**Records**.
-----
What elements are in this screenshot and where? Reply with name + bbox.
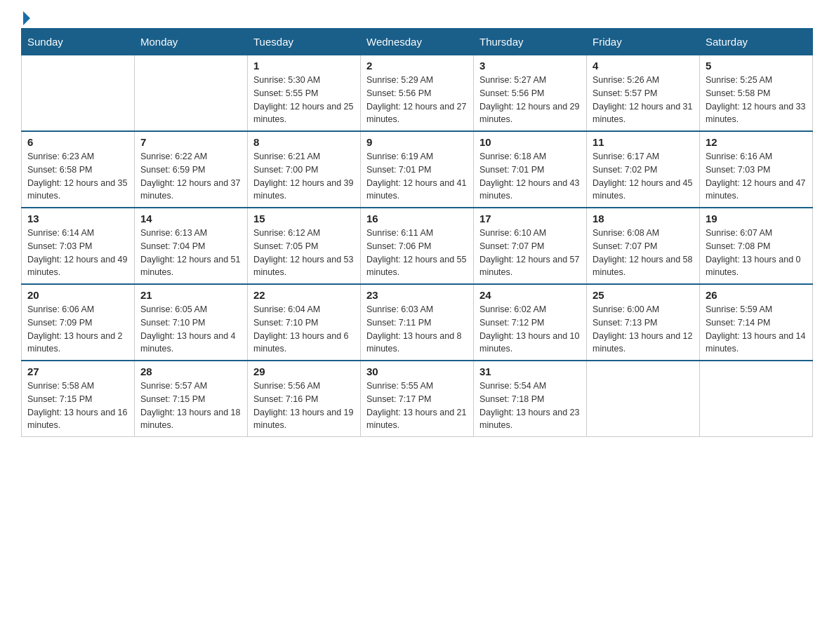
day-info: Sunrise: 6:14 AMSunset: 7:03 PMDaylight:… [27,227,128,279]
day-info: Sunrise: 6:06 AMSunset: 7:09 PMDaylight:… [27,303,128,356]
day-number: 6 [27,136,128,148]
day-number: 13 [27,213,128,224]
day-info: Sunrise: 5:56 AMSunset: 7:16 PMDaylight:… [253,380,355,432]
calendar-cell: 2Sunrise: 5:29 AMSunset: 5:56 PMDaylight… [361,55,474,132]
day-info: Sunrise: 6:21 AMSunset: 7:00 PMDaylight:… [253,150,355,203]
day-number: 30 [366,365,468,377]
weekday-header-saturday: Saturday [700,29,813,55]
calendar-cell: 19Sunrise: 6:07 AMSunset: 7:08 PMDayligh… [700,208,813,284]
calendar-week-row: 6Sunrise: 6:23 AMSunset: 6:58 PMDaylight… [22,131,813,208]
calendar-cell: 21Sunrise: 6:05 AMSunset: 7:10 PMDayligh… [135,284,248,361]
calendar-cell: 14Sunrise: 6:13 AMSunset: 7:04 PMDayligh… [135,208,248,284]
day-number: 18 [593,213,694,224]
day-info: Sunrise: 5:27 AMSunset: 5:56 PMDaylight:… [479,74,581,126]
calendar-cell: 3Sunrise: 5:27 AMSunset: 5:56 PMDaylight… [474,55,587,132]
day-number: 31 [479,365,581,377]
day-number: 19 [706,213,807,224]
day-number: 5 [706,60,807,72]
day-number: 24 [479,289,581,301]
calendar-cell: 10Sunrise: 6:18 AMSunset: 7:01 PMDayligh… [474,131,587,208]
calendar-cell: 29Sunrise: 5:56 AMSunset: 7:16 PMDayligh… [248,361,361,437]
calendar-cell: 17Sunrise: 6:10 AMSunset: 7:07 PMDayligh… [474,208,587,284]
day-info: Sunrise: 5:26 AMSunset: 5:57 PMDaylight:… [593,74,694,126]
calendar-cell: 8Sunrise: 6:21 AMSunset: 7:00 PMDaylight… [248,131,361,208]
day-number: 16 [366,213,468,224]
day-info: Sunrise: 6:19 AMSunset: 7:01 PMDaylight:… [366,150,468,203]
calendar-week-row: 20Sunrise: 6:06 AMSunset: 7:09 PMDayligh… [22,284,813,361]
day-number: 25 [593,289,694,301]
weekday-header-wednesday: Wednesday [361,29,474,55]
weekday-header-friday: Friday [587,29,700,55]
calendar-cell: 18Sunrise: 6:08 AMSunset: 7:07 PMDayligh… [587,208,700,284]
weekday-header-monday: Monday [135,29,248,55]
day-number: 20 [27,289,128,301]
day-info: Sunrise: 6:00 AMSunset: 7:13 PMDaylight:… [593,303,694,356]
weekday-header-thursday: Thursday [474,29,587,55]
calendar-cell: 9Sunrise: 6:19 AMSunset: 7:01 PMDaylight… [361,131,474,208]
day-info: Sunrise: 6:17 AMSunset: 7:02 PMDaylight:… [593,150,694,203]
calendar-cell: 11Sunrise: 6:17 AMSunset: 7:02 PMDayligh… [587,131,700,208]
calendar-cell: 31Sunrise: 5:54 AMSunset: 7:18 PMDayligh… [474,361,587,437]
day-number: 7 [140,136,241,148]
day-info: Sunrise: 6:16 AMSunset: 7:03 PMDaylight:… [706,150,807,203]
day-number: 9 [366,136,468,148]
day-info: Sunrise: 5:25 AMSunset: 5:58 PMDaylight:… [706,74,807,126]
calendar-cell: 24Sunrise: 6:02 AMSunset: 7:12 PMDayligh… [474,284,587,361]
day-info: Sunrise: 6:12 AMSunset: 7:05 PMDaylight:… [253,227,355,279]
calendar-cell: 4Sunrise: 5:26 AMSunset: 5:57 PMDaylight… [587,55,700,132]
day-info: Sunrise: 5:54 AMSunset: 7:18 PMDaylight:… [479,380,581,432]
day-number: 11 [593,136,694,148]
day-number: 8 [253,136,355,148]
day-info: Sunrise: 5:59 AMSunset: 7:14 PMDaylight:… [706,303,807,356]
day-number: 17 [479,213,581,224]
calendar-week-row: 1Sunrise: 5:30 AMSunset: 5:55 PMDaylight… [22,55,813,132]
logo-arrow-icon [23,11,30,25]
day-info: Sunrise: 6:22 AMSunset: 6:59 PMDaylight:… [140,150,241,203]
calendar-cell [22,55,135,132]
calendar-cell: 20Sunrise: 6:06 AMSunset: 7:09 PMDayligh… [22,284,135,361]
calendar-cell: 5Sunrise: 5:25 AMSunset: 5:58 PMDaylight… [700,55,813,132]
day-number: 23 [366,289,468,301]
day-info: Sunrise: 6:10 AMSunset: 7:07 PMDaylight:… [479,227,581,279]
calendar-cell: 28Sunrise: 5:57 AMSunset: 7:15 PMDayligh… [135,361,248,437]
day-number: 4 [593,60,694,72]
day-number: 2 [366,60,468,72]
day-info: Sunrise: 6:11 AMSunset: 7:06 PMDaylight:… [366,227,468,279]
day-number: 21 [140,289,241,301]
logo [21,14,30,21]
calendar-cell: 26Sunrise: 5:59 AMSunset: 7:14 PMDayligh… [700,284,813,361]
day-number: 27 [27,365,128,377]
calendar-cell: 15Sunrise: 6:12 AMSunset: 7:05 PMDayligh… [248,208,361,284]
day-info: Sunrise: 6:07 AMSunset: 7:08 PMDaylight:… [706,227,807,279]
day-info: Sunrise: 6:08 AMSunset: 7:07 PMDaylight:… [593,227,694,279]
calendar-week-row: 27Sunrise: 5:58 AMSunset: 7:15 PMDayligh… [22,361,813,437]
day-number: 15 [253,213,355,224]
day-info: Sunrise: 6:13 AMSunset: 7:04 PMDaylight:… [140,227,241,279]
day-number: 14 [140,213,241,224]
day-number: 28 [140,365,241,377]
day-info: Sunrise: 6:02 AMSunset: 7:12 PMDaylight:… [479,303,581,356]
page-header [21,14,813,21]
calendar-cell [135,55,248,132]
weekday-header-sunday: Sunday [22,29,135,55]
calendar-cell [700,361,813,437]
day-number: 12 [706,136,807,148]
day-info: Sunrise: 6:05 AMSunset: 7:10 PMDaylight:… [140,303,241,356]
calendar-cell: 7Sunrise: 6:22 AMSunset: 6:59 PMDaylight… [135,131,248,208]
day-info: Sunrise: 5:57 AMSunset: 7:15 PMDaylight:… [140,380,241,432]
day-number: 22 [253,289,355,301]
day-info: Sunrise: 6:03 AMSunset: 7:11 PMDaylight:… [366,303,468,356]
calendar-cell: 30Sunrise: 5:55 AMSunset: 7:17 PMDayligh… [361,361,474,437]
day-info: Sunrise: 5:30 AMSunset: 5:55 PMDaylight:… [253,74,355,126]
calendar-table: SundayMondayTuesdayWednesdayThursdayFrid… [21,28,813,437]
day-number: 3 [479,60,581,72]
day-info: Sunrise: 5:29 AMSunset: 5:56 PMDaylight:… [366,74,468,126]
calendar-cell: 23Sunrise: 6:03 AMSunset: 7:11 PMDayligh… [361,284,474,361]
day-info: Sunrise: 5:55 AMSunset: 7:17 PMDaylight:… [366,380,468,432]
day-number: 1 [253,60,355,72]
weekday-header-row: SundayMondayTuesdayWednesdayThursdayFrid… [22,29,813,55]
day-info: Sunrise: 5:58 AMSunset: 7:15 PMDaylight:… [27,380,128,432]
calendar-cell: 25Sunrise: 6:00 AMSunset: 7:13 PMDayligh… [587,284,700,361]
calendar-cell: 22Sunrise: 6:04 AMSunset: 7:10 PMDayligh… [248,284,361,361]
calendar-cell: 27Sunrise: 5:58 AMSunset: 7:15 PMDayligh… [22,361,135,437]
-----
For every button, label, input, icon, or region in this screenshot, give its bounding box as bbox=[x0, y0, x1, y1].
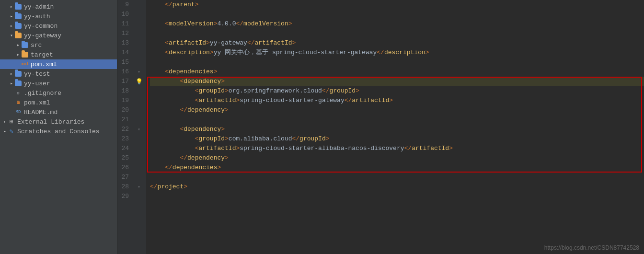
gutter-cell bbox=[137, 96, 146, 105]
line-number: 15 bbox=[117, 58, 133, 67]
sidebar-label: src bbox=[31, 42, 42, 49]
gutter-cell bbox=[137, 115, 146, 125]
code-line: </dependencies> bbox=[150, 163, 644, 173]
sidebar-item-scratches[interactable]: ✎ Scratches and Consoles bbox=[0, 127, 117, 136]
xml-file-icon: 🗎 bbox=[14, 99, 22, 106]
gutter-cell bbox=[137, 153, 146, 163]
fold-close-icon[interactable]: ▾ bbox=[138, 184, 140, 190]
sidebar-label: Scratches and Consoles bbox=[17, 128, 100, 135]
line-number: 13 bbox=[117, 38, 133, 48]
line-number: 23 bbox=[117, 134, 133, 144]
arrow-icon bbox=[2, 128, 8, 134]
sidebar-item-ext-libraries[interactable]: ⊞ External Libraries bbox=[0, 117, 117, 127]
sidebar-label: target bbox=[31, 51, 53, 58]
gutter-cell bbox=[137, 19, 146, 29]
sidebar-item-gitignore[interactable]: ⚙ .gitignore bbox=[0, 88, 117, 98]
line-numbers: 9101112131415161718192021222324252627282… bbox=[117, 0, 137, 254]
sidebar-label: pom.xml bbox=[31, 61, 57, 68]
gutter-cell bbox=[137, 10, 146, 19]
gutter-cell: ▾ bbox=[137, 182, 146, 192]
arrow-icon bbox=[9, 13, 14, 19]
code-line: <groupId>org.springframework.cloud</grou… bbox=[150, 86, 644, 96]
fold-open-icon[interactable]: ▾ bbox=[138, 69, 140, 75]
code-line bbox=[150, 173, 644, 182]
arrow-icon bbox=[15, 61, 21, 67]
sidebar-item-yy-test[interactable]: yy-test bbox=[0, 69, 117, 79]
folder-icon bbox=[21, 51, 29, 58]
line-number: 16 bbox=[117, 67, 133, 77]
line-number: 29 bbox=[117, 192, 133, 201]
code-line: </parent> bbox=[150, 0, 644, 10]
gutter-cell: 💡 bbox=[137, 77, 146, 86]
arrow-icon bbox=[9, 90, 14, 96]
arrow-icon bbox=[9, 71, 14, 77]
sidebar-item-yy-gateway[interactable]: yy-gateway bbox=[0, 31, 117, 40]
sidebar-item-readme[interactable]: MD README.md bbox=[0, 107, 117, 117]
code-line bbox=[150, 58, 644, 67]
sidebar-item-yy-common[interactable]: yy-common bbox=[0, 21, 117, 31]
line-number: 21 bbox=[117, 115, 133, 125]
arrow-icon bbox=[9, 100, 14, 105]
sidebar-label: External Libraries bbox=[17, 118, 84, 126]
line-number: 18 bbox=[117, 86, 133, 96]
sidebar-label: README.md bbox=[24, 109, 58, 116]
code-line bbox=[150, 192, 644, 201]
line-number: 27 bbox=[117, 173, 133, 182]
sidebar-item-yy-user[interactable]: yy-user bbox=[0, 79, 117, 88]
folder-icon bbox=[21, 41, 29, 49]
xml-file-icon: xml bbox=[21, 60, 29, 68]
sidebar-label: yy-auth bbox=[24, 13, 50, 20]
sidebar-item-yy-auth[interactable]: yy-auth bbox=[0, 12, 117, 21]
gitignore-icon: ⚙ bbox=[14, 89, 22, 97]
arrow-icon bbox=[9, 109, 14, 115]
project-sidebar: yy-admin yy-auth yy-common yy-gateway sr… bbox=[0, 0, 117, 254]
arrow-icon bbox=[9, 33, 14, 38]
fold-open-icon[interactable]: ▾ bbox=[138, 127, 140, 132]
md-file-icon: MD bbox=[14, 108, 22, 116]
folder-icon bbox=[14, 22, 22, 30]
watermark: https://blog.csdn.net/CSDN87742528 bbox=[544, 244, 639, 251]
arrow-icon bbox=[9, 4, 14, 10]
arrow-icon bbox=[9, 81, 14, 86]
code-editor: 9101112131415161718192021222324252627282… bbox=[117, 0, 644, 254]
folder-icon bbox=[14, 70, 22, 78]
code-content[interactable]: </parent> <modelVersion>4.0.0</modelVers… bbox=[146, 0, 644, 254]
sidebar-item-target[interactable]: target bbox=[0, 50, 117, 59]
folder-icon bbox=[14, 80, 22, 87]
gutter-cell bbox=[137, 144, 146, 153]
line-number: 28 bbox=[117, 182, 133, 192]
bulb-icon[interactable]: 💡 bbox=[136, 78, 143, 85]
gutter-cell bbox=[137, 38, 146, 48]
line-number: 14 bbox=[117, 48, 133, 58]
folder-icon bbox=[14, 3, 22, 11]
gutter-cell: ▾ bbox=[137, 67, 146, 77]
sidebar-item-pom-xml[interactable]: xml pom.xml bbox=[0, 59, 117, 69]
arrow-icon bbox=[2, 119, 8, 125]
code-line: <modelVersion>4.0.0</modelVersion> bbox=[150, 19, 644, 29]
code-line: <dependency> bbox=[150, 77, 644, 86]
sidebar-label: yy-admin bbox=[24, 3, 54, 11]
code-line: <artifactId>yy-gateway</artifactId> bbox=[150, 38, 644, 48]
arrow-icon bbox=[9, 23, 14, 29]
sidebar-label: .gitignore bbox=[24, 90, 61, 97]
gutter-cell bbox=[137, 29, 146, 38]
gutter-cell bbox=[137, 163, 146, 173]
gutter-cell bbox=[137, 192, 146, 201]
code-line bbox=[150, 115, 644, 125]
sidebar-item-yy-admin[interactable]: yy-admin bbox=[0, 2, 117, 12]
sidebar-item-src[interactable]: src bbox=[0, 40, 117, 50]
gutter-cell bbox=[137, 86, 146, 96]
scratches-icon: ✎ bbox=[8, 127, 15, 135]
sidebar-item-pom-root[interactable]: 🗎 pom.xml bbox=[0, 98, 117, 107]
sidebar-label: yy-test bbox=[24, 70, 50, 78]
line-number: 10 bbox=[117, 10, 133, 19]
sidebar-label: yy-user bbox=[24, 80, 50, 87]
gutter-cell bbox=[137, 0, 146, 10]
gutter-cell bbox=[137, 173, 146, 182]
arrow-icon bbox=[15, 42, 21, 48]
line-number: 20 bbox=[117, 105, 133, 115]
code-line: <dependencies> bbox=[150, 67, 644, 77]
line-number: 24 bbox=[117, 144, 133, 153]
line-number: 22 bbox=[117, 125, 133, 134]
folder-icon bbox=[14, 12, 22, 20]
-----
**Exercise instructions**. Out of the records, collect only those lines that contain the string "this".

**Exercise response**.
What elements are in this screenshot and where? Reply with name + bbox.
For every button, label, input, icon, or region in this screenshot, give its bounding box as bbox=[x0, y0, x1, y1].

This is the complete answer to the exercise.